▸ **REQUIREMENT**
Return every line of the entries that includes the word "support".

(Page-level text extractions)
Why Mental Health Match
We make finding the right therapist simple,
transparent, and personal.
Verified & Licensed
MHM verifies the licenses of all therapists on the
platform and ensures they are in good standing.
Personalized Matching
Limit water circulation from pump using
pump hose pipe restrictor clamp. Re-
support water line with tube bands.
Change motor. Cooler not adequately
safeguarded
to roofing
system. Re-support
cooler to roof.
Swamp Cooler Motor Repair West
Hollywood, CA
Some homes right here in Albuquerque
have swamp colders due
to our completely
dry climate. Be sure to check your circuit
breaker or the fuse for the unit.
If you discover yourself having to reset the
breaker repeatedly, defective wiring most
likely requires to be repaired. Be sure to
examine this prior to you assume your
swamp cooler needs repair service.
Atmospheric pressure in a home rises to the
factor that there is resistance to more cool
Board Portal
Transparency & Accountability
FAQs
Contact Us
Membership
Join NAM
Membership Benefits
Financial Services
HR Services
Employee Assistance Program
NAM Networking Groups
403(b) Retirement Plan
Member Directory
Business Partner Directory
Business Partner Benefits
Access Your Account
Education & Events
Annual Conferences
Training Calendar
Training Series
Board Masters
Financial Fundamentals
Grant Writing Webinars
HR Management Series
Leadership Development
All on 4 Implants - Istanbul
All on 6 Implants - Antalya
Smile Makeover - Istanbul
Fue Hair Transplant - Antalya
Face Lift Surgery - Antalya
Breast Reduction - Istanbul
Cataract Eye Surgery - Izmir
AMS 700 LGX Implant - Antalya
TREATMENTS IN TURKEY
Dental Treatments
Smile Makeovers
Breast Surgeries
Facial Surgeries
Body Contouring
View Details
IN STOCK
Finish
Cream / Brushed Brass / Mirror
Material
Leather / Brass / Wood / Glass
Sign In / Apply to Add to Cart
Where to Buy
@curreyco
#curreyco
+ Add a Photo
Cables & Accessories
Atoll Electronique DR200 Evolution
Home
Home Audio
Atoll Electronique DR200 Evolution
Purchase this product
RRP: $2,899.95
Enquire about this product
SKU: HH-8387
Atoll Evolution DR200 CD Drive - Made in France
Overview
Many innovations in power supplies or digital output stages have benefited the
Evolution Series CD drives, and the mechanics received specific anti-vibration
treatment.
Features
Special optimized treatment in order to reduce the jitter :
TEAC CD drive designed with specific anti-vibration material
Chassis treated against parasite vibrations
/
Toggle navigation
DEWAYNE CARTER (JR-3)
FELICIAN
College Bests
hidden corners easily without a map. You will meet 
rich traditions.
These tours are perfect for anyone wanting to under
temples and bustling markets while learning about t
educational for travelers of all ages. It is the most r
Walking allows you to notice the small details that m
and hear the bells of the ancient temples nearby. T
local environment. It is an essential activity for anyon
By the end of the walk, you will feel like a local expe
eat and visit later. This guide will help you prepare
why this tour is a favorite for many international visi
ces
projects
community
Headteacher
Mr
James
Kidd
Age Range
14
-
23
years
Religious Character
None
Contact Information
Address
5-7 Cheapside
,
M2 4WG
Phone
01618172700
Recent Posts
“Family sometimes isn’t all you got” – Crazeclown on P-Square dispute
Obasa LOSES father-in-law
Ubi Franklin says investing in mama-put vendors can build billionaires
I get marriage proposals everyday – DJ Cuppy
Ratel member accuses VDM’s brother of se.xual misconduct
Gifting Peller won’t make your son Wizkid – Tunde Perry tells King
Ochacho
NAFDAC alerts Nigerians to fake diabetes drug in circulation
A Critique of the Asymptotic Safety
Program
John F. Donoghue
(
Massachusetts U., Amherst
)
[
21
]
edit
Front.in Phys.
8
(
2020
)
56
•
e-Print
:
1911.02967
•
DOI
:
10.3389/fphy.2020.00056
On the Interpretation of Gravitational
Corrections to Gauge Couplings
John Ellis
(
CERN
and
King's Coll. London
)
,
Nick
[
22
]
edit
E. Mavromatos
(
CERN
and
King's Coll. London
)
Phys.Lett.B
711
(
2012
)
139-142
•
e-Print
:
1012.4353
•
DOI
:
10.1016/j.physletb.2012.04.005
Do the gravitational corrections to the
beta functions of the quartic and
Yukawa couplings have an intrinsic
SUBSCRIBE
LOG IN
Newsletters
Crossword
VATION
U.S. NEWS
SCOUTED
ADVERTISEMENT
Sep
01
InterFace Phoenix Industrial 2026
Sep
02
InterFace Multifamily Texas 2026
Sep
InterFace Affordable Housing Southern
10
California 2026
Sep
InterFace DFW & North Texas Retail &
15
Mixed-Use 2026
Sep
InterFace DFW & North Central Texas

▸ **ANSWER BELOW**
support water line with tube bands.
system. Re-support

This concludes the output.